* _DIRECTIONS FOR THIS TASK_
Please transcribe every entry below exactly, without including the pictures.

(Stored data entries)
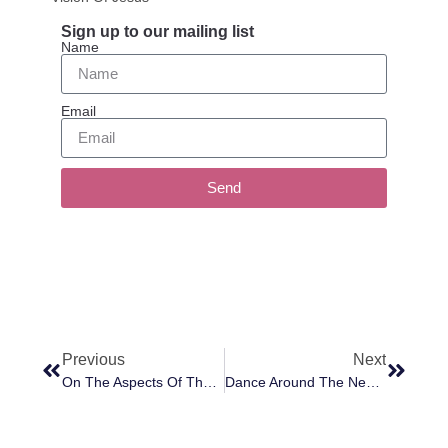
Sign up to our mailing list
Name
Email
Send
Previous
Next
On The Aspects Of The Soul
Dance Around The Negativity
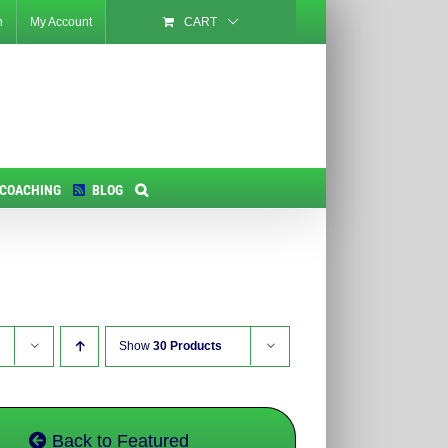
n
My Account
CART
 COACHING
BLOG
Show
30 Products
Back to Featured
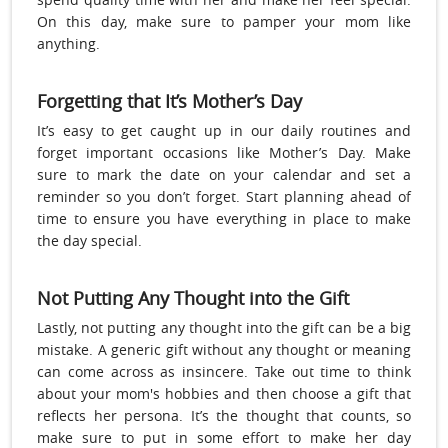
On this day, make sure to pamper your mom like
anything.
Forgetting that It’s Mother’s Day
It’s easy to get caught up in our daily routines and
forget important occasions like Mother’s Day. Make
sure to mark the date on your calendar and set a
reminder so you don’t forget. Start planning ahead of
time to ensure you have everything in place to make
the day special.
Not Putting Any Thought into the Gift
Lastly, not putting any thought into the gift can be a big
mistake. A generic gift without any thought or meaning
can come across as insincere. Take out time to think
about your mom's hobbies and then choose a gift that
reflects her persona. It’s the thought that counts, so
make sure to put in some effort to make her day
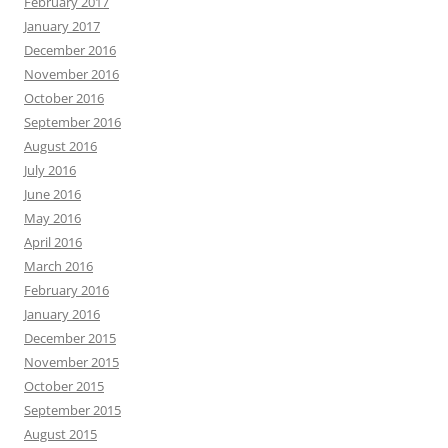
February 2017
January 2017
December 2016
November 2016
October 2016
September 2016
August 2016
July 2016
June 2016
May 2016
April 2016
March 2016
February 2016
January 2016
December 2015
November 2015
October 2015
September 2015
August 2015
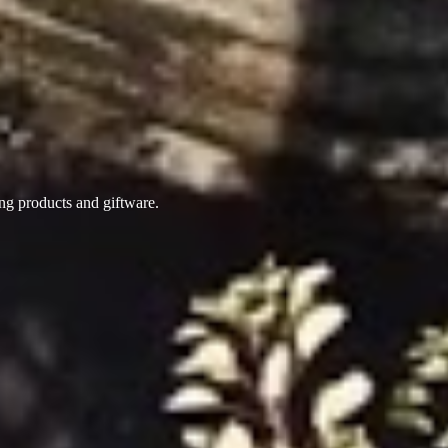
ing products
and giftware.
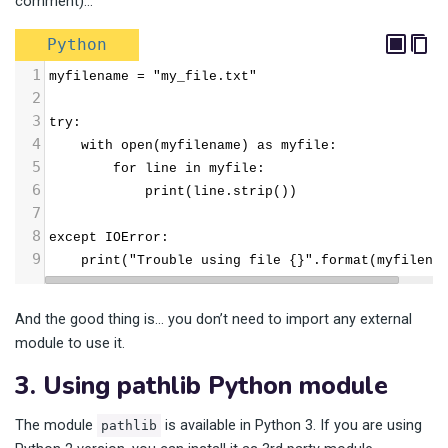
comment)…
Python
1
myfilename = "my_file.txt"
2
3
try:
4
    with open(myfilename) as myfile:
5
        for line in myfile:
6
            print(line.strip())
7
8
except IOError:
9
    print("Trouble using file {}".format(myfilena
And the good thing is… you don’t need to import any external
module to use it.
3. Using pathlib Python module
The module
is available in Python 3. If you are using
pathlib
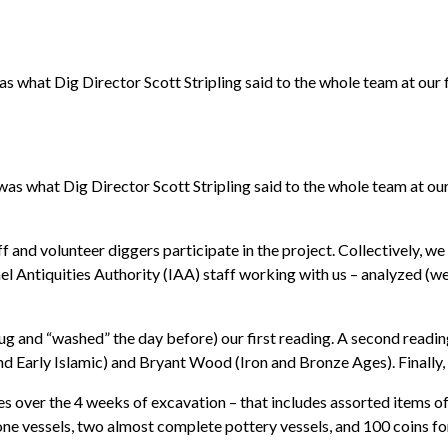
as what Dig Director Scott Stripling said to the whole team at our 
was what Dig Director Scott Stripling said to the whole team at our
ff and volunteer diggers participate in the project. Collectively, 
rael Antiquities Authority (IAA) staff working with us – analyzed (we 
 dug and “washed” the day before) our first reading. A second read
nd Early Islamic) and Bryant Wood (Iron and Bronze Ages). Finally, 
es over the 4 weeks of excavation – that includes assorted items o
tone vessels, two almost complete pottery vessels, and 100 coins f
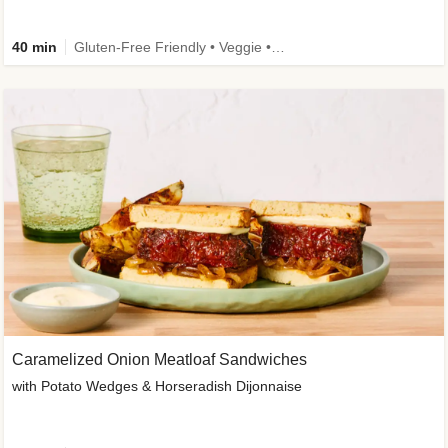
40 min
Gluten-Free Friendly • Veggie • Kid Friendly
Caramelized Onion Meatloaf Sandwiches
with Potato Wedges & Horseradish Dijonnaise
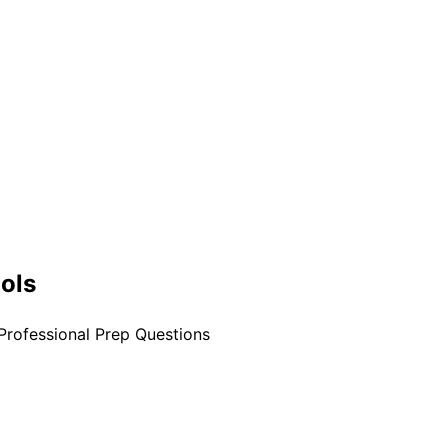
ools
Professional Prep Questions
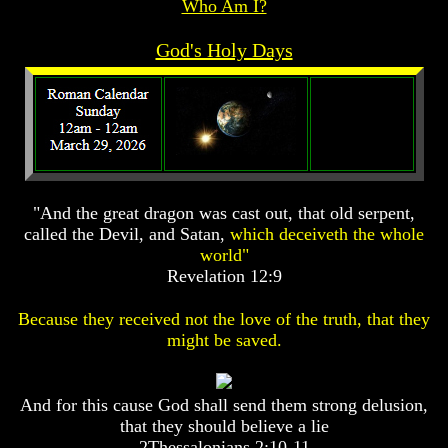
Who Am I?
Prophecy
Prophecy
God's Holy Days
The
The
Mark
Mark
Of
Of
The
The
Beast
Beast
The
The
True
True
Church
Church
"And the great dragon was cast out, that old serpent,
Homosexuals
Homosexuals
called the Devil, and Satan,
which deceiveth the whole
world"
Revelation 12:9
Job,
Job,
Joseph
Joseph
Because they received not the love of the truth, that they
And
And
His
His
might be saved.
Brothers
Brothers
(Israel's
(Israel's
Sons)
Sons)
And for this cause God shall send them strong delusion,
Built
Built
that they should believe a lie
The
The
Great
Great
2Thessalonians 2:10-11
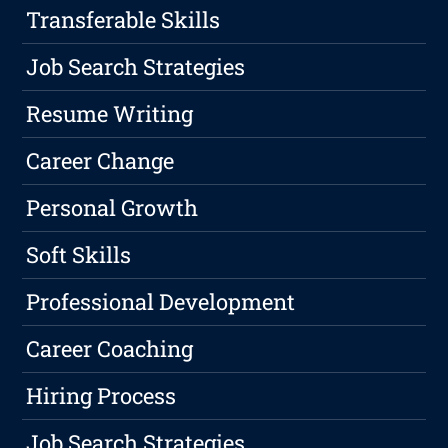
Transferable Skills
Job Search Strategies
Resume Writing
Career Change
Personal Growth
Soft Skills
Professional Development
Career Coaching
Hiring Process
Job Search Strategies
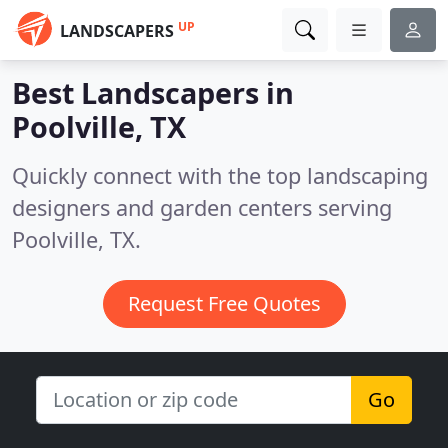
UP
LANDSCAPERS
Best Landscapers in
Poolville, TX
Quickly connect with the top landscaping
designers and garden centers serving
Poolville, TX.
Request Free Quotes
Go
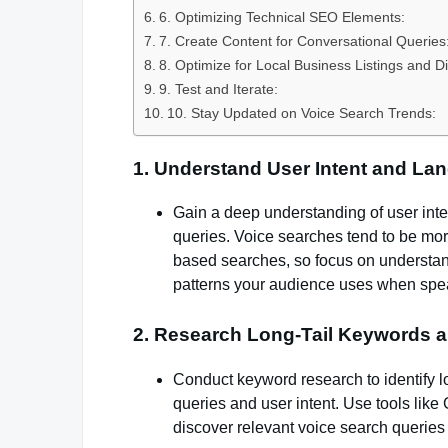
6. Optimizing Technical SEO Elements:
7. Create Content for Conversational Queries
8. Optimize for Local Business Listings and Di
9. Test and Iterate:
10. Stay Updated on Voice Search Trends:
1. Understand User Intent and La
Gain a deep understanding of user int
queries. Voice searches tend to be more
based searches, so focus on understan
patterns your audience uses when spe
2. Research Long-Tail Keywords 
Conduct keyword research to identify l
queries and user intent. Use tools li
discover relevant voice search queries 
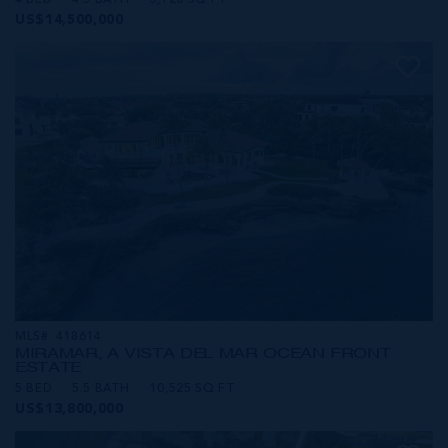
4 BED
4.5 BATH
5,120 SQ FT
US$14,500,000
MLS#: 418614
MIRAMAR, A VISTA DEL MAR OCEAN FRONT
ESTATE
5 BED
5.5 BATH
10,525 SQ FT
US$13,800,000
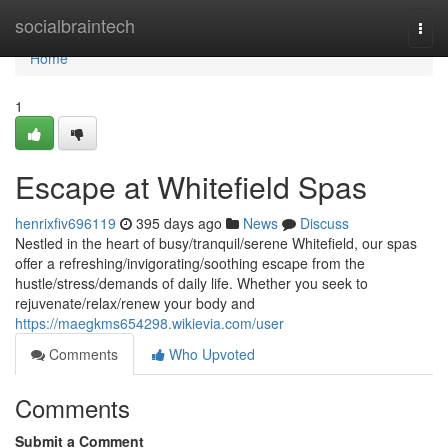
Home
socialbraintech
Togg
navi
Home
1
Escape at Whitefield Spas
henrixfiv696119
395 days ago
News
Discuss
Nestled in the heart of busy/tranquil/serene Whitefield, our spas
offer a refreshing/invigorating/soothing escape from the
hustle/stress/demands of daily life. Whether you seek to
rejuvenate/relax/renew your body and
https://maegkms654298.wikievia.com/user
Comments
Who Upvoted
Comments
Submit a Comment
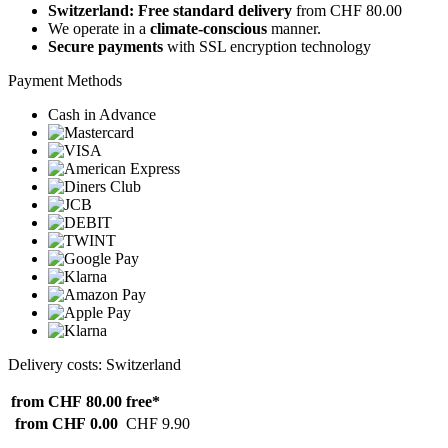
Switzerland: Free standard delivery
from CHF 80.00
We operate in a
climate-conscious
manner.
Secure payments
with SSL encryption technology
Payment Methods
Cash in Advance
Delivery costs: Switzerland
from CHF 80.00
free*
from CHF 0.00
CHF 9.90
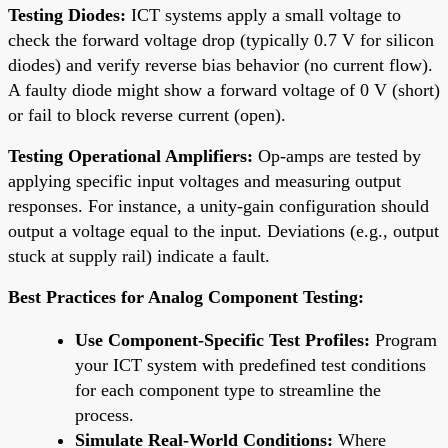
Testing Diodes:
ICT systems apply a small voltage to
check the forward voltage drop (typically 0.7 V for silicon
diodes) and verify reverse bias behavior (no current flow).
A faulty diode might show a forward voltage of 0 V (short)
or fail to block reverse current (open).
Testing Operational Amplifiers:
Op-amps are tested by
applying specific input voltages and measuring output
responses. For instance, a unity-gain configuration should
output a voltage equal to the input. Deviations (e.g., output
stuck at supply rail) indicate a fault.
Best Practices for Analog Component Testing:
Use Component-Specific Test Profiles:
Program
your ICT system with predefined test conditions
for each component type to streamline the
process.
Simulate Real-World Conditions:
Where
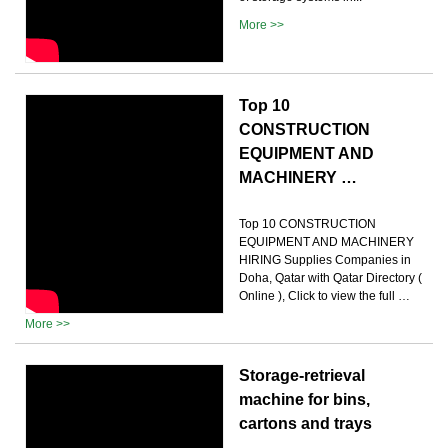
More >>
Top 10
CONSTRUCTION
EQUIPMENT AND
MACHINERY …
Top 10 CONSTRUCTION
EQUIPMENT AND MACHINERY
HIRING Supplies Companies in
Doha, Qatar with Qatar Directory (
Online ), Click to view the full …
More >>
Storage-retrieval
machine for bins,
cartons and trays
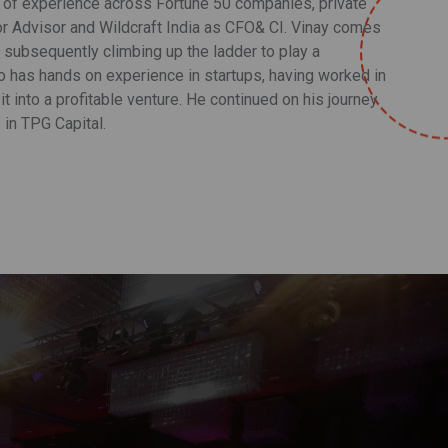
s of experience across Fortune 50 companies, private
ior Advisor and Wildcraft India as CFO& CI. Vinay comes
d subsequently climbing up the ladder to play a
so has hands on experience in startups, having worked in
it into a profitable venture. He continued on his journey
 in TPG Capital.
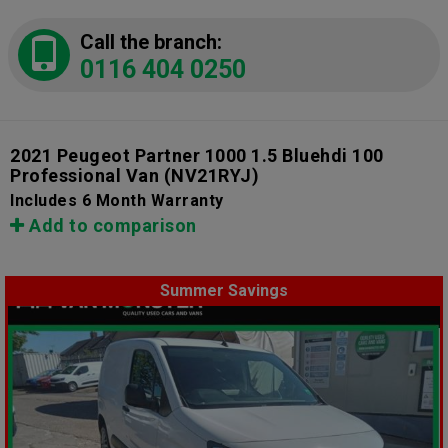
Call the branch:
0116 404 0250
2021 Peugeot Partner 1000 1.5 Bluehdi 100
Professional Van
(NV21RYJ)
Includes 6 Month Warranty
Add to comparison
Summer Savings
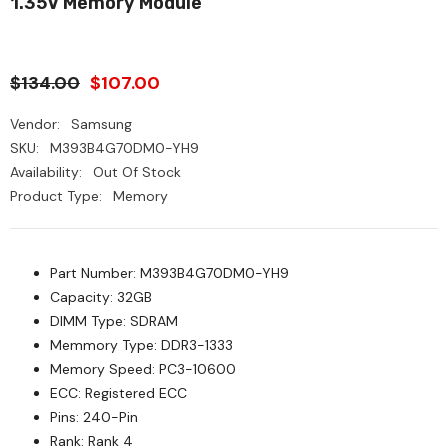
1.35V Memory Module
$134.00
$107.00
Vendor:
Samsung
SKU:
M393B4G70DM0-YH9
Availability:
Out Of Stock
Product Type:
Memory
Part Number: M393B4G70DM0-YH9
Capacity: 32GB
DIMM Type: SDRAM
Memmory Type: DDR3-1333
Memory Speed: PC3-10600
ECC: Registered ECC
Pins: 240-Pin
Rank: Rank 4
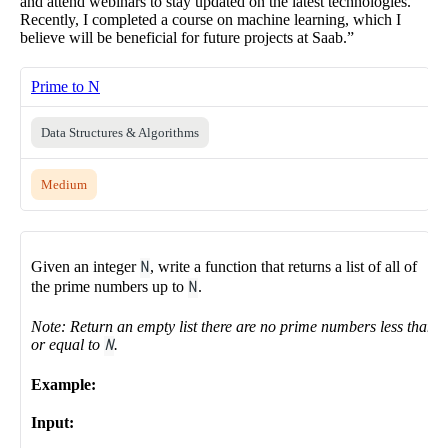
and attend webinars to stay updated on the latest technologies.
Recently, I completed a course on machine learning, which I
believe will be beneficial for future projects at Saab.”
Prime to N
Data Structures & Algorithms
Medium
Given an integer
N
, write a function that returns a list of all of
the prime numbers up to
N
.
Note: Return an empty list there are no prime numbers less than
or equal to
N
.
Example:
Input:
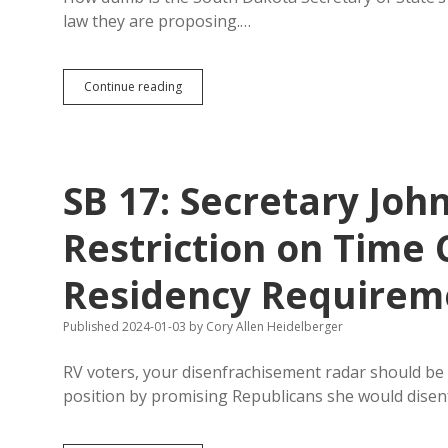
1,000
law they are proposing.…
Fewer
Signatures
Than
Expected
Secretary
Continue reading
of
State
Can’t
Explain
Effect
SB 17: Secretary Jo
of
Her
Bill
Restriction on Time
on
Voting
Residency Requirem
Rights
Published 2024-01-03
by
Cory Allen Heidelberger
RV voters, your disenfrachisement radar should be
position by promising Republicans she would dise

* _SOLUTION FOR THIS TASK_
Sign up to our mailing list
Name
Email
Send
Previous
Next
On The Aspects Of The Soul
Dance Around The Negativity
n
My Account
CART
 COACHING
BLOG
Show
30 Products
Back to Featured
On this day, make sure to pamper your mom like
anything.
Forgetting that It’s Mother’s Day
It’s easy to get caught up in our daily routines and
forget important occasions like Mother’s Day. Make
sure to mark the date on your calendar and set a
reminder so you don’t forget. Start planning ahead of
time to ensure you have everything in place to make
the day special.
Not Putting Any Thought into the Gift
Lastly, not putting any thought into the gift can be a big
mistake. A generic gift without any thought or meaning
can come across as insincere. Take out time to think
about your mom's hobbies and then choose a gift that
reflects her persona. It’s the thought that counts, so
make sure to put in some effort to make her day
February 2017
January 2017
December 2016
November 2016
October 2016
September 2016
August 2016
July 2016
June 2016
May 2016
April 2016
March 2016
February 2016
January 2016
December 2015
November 2015
October 2015
September 2015
August 2015
ing products
and giftware.
comment)…
Python
1
myfilename = "my_file.txt"
2
3
try:
4
    with open(myfilename) as myfile:
5
        for line in myfile:
6
            print(line.strip())
7
8
except IOError:
9
    print("Trouble using file {}".format(myfilena
And the good thing is… you don’t need to import any external
module to use it.
3. Using pathlib Python module
The module
is available in Python 3. If you are using
pathlib
as what Dig Director Scott Stripling said to the whole team at our 
was what Dig Director Scott Stripling said to the whole team at our
ff and volunteer diggers participate in the project. Collectively, 
rael Antiquities Authority (IAA) staff working with us – analyzed (we 
 dug and “washed” the day before) our first reading. A second read
nd Early Islamic) and Bryant Wood (Iron and Bronze Ages). Finally, 
es over the 4 weeks of excavation – that includes assorted items o
tone vessels, two almost complete pottery vessels, and 100 coins f
40 min
Gluten-Free Friendly • Veggie • Kid Friendly
Caramelized Onion Meatloaf Sandwiches
with Potato Wedges & Horseradish Dijonnaise
ools
Professional Prep Questions
Who Am I?
Prophecy
Prophecy
God's Holy Days
The
The
Mark
Mark
Of
Of
The
The
Beast
Beast
The
The
True
True
Church
Church
"And the great dragon was cast out, that old serpent,
Homosexuals
Homosexuals
called the Devil, and Satan,
which deceiveth the whole
world"
Revelation 12:9
Job,
Job,
Joseph
Joseph
Because they received not the love of the truth, that they
And
And
His
His
might be saved.
Brothers
Brothers
(Israel's
(Israel's
Sons)
Sons)
And for this cause God shall send them strong delusion,
Built
Built
that they should believe a lie
The
The
Great
Great
2Thessalonians 2:10-11
Transferable Skills
Job Search Strategies
Resume Writing
Career Change
Personal Growth
Soft Skills
Professional Development
Career Coaching
Hiring Process
Job Search Strategies
UP
LANDSCAPERS
Best Landscapers in
Poolville, TX
Quickly connect with the top landscaping
designers and garden centers serving
Poolville, TX.
Request Free Quotes
Go
6. Optimizing Technical SEO Elements:
7. Create Content for Conversational Queries
8. Optimize for Local Business Listings and Di
9. Test and Iterate:
10. Stay Updated on Voice Search Trends:
1. Understand User Intent and La
Gain a deep understanding of user int
queries. Voice searches tend to be more
based searches, so focus on understan
patterns your audience uses when spe
2. Research Long-Tail Keywords 
Conduct keyword research to identify l
queries and user intent. Use tools li
discover relevant voice search queries 
4 BED
4.5 BATH
5,120 SQ FT
US$14,500,000
MLS#: 418614
MIRAMAR, A VISTA DEL MAR OCEAN FRONT
ESTATE
5 BED
5.5 BATH
10,525 SQ FT
US$13,800,000
Home
socialbraintech
Togg
navi
Home
1
Escape at Whitefield Spas
henrixfiv696119
395 days ago
News
Discuss
Nestled in the heart of busy/tranquil/serene Whitefield, our spas
offer a refreshing/invigorating/soothing escape from the
hustle/stress/demands of daily life. Whether you seek to
rejuvenate/relax/renew your body and
https://maegkms654298.wikievia.com/user
Comments
Who Upvoted
Comments
Submit a Comment
Switzerland: Free standard delivery
from CHF 80.00
We operate in a
climate-conscious
manner.
Secure payments
with SSL encryption technology
Payment Methods
Cash in Advance
Delivery costs: Switzerland
from CHF 80.00
free*
from CHF 0.00
CHF 9.90
Testing Diodes:
ICT systems apply a small voltage to
check the forward voltage drop (typically 0.7 V for silicon
diodes) and verify reverse bias behavior (no current flow).
A faulty diode might show a forward voltage of 0 V (short)
or fail to block reverse current (open).
Testing Operational Amplifiers:
Op-amps are tested by
applying specific input voltages and measuring output
responses. For instance, a unity-gain configuration should
output a voltage equal to the input. Deviations (e.g., output
stuck at supply rail) indicate a fault.
Best Practices for Analog Component Testing:
Use Component-Specific Test Profiles:
Program
your ICT system with predefined test conditions
for each component type to streamline the
process.
Simulate Real-World Conditions:
Where
More >>
Top 10
CONSTRUCTION
EQUIPMENT AND
MACHINERY …
Top 10 CONSTRUCTION
EQUIPMENT AND MACHINERY
HIRING Supplies Companies in
Doha, Qatar with Qatar Directory (
Online ), Click to view the full …
More >>
Storage-retrieval
machine for bins,
cartons and trays
s of experience across Fortune 50 companies, private
ior Advisor and Wildcraft India as CFO& CI. Vinay comes
d subsequently climbing up the ladder to play a
so has hands on experience in startups, having worked in
it into a profitable venture. He continued on his journey
 in TPG Capital.
Call the branch:
0116 404 0250
2021 Peugeot Partner 1000 1.5 Bluehdi 100
Professional Van
(NV21RYJ)
Includes 6 Month Warranty
Add to comparison
Summer Savings
1.35V Memory Module
$134.00
$107.00
Vendor:
Samsung
SKU:
M393B4G70DM0-YH9
Availability:
Out Of Stock
Product Type:
Memory
Part Number: M393B4G70DM0-YH9
Capacity: 32GB
DIMM Type: SDRAM
Memmory Type: DDR3-1333
Memory Speed: PC3-10600
ECC: Registered ECC
Pins: 240-Pin
Rank: Rank 4
and attend webinars to stay updated on the latest technologies.
Recently, I completed a course on machine learning, which I
believe will be beneficial for future projects at Saab.”
Prime to N
Data Structures & Algorithms
Medium
Given an integer
N
, write a function that returns a list of all of
the prime numbers up to
N
.
Note: Return an empty list there are no prime numbers less than
or equal to
N
.
Example:
Input:
1,000
law they are proposing.…
Fewer
Signatures
Than
Expected
Secretary
Continue reading
of
State
Can’t
Explain
Effect
SB 17: Secretary Jo
of
Her
Bill
Restriction on Time
on
Voting
Residency Requirem
Rights
Published 2024-01-03
by
Cory Allen Heidelberger
RV voters, your disenfrachisement radar should be
position by promising Republicans she would dise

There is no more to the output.